No bathroom breaks while on the ward
Shifts in a hospital are divided into day, evening and night. As the manpower situation is different every day, staff only learn which shift they’ll be working one day in advance. They are divided into an A team and a B team, which take turns working and resting for two hours at a time. Once two work-rest cycles have been completed, the shift is over. Even if a team is resting, if there is an emergency on the ward they may have to don their protective clothing and head back to work. The heightened tension never loosens up.

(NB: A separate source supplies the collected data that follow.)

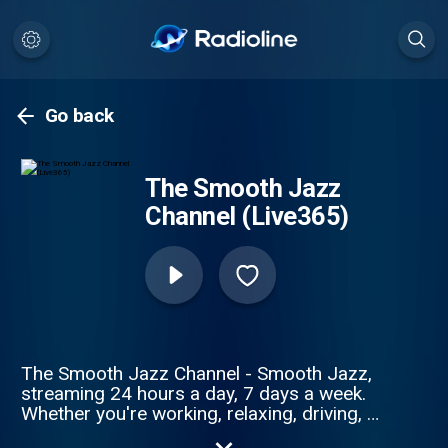
Go back
The Smooth Jazz
Channel (Live365)
The Smooth Jazz Channel - Smooth Jazz,
streaming 24 hours a day, 7 days a week.
Whether you're working, relaxing, driving, or
winding down for the evening, we've got the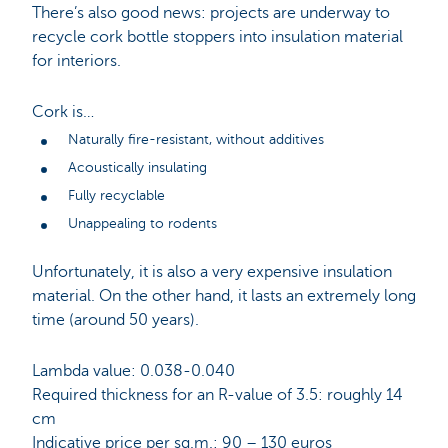
There’s also good news: projects are underway to
recycle cork bottle stoppers into insulation material
for interiors.
Cork is…
Naturally fire-resistant, without additives
Acoustically insulating
Fully recyclable
Unappealing to rodents
Unfortunately, it is also a very expensive insulation
material. On the other hand, it lasts an extremely long
time (around 50 years).
Lambda value: 0.038-0.040
Required thickness for an R-value of 3.5: roughly 14
cm
Indicative price per sq.m.: 90 – 130 euros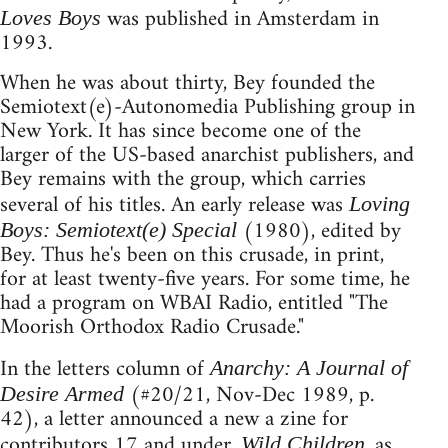
was published in Amsterdam in
Loves Boys
1993.
When he was about thirty, Bey founded the
Semiotext(e)-Autonomedia Publishing group in
New York. It has since become one of the
larger of the US-based anarchist publishers, and
Bey remains with the group, which carries
several of his titles. An early release was
Loving
(1980), edited by
Boys: Semiotext(e) Special
Bey. Thus he's been on this crusade, in print,
for at least twenty-five years. For some time, he
had a program on WBAI Radio, entitled "The
Moorish Orthodox Radio Crusade."
In the letters column of
Anarchy: A Journal of
(#20/21, Nov-Dec 1989, p.
Desire Armed
42), a letter announced a new a zine for
contributors 17 and under.
, as
Wild Children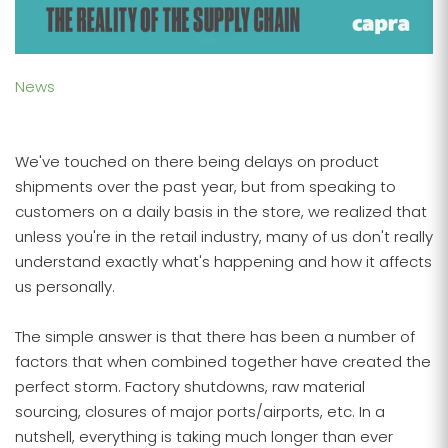
News
We've touched on there being delays on product
shipments over the past year, but from speaking to
customers on a daily basis in the store, we realized that
unless you're in the retail industry, many of us don't really
understand exactly what's happening and how it affects
us personally.
The simple answer is that there has been a number of
factors that when combined together have created the
perfect storm. Factory shutdowns, raw material
sourcing, closures of major ports/airports, etc. In a
nutshell, everything is taking much longer than ever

In reality, medical staff can rest for little more than an hour between work shifts. 30 minutes before heading back to the wards, they must assemble, take a headcount, and put on their protective clothing. Even after handing over, it takes time for the team off the shift to carefully remove and dispose of their protective clothing. During their hour of rest, staff use the bathroom, check their cell phones and grab a snack or a meal. There have been a lot of food donations, from simple snacks like energy bars and chocolate to meals as pizza and fried chicken. However, for staff that must head back to the wards, they can’t eat or drink as much as they’d like, no matter how hungry or thirsty they may be. This is because once they have put on their PPE, it becomes difficult to use the bathroom. Not until their shift is completely finished, can they eat and drink to their heart’s content.

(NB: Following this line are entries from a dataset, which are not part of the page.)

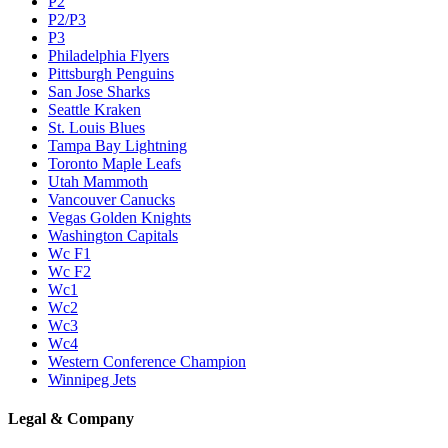
P2
P2/P3
P3
Philadelphia Flyers
Pittsburgh Penguins
San Jose Sharks
Seattle Kraken
St. Louis Blues
Tampa Bay Lightning
Toronto Maple Leafs
Utah Mammoth
Vancouver Canucks
Vegas Golden Knights
Washington Capitals
Wc F1
Wc F2
Wc1
Wc2
Wc3
Wc4
Western Conference Champion
Winnipeg Jets
Legal & Company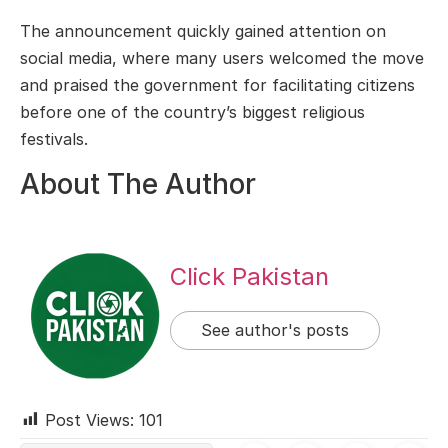
The announcement quickly gained attention on
social media, where many users welcomed the move
and praised the government for facilitating citizens
before one of the country’s biggest religious
festivals.
About The Author
Click Pakistan
See author's posts
Post Views:
101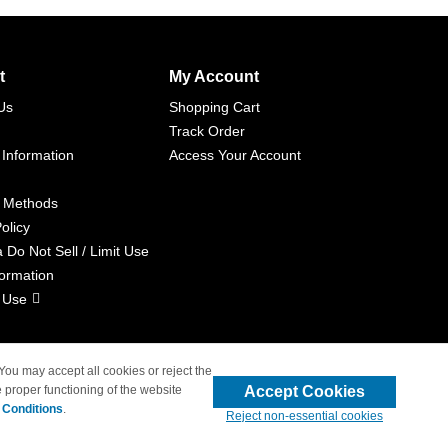
t
My Account
Us
Shopping Cart
Track Order
 Information
Access Your Account
 Methods
olicy
a Do Not Sell / Limit Use
formation
 Use
 You may accept all cookies or reject the
Accept Cookies
 proper functioning of the website
liated with 4inkjets.com
 Conditions
.
Reject non-essential cookies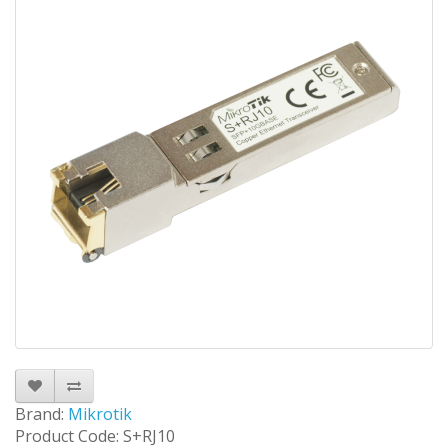
Brand:
Mikrotik
Product Code: S+RJ10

Beyond the wards, at the top of a low hill, there is an emergency operation facility, complete with showers, a restaurant and resting rooms for the medical staff to use. At the entrance to the facility, security staff check the temperature of everyone entering the building (according to the Central Disaster and Safety Countermeasures Headquarters, 241 health workers have been confirmed to have caught Covid-19 as of the 8 April). The security staff also offer words of encouragement to workers coming off their shifts. Upon entering the facility, letters from all over the country, including Seoul, Sejong, Gwangju, Ulsan, Tongyeong, etc, can be seen covering the walls. Hundreds of letters in various styles of writing are stuck to the walls, from a scribbly message reading “We can beat the virus!” sent by a child, to the neat writing of a self-employed company owner, which reads “although things will be difficult for me in the days to come, I support you, for whom things are difficult today.” The medical staff stop in front of the wall to read the messages from time to time.

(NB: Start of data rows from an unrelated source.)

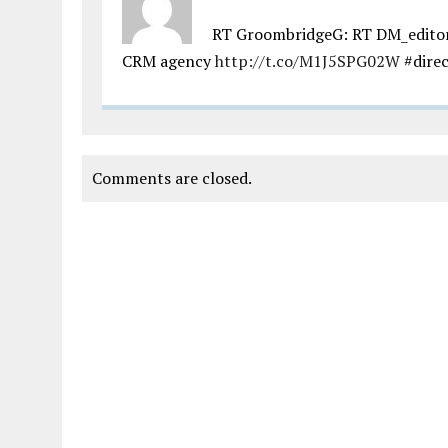
RT GroombridgeG: RT DM_editor: 
CRM agency
http://t.co/M1J5SPG02W
#dire
Comments are closed.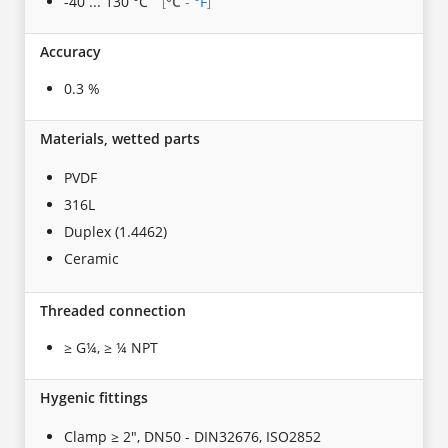
-40 ... 130 °C
°C
-
°F
[
]
Accuracy
0.3 %
Materials, wetted parts
PVDF
316L
Duplex (1.4462)
Ceramic
Threaded connection
≥ G¼, ≥ ¼ NPT
Hygenic fittings
Clamp ≥ 2", DN50 - DIN32676, ISO2852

For the medical staff, being together with their colleagues, caring for patients on the brink of life and death, is just as encouraging as the words and letters of support from citizens. Although they’ve only worked together for a few days, at most a month, many of them will still keep in touch going forward. On 8 April, nurse Jandi Kim (29), who had just finished her shift, commented, “although I hope it doesn’t happen, of course, but even if we found ourselves in this situation again, I would volunteer to come once more.” Sitting next to her, nurse Boyeon Kim (27) remarked, “in that case, let’s come together.” For the two nurses, who had travelled to Daegu from Busan and Ulsan, it was their last shift before heading back to their regular lives.